[WORK TASK]
Without the images, print all the entries below exactly as given.

(Page images and extracted text)
▼

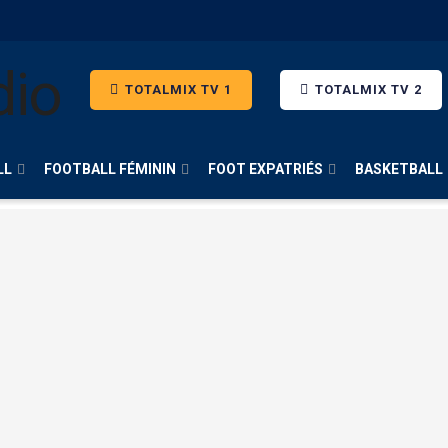
TOTALMIX TV 1
TOTALMIX TV 2
LL
FOOTBALL FÉMININ
FOOT EXPATRIÉS
BASKETBALL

▲

[OUTPUT FOR THIS TASK]
TOTALMIX TV 1
TOTALMIX TV 2
LL
FOOTBALL FÉMININ
FOOT EXPATRIÉS
BASKETBALL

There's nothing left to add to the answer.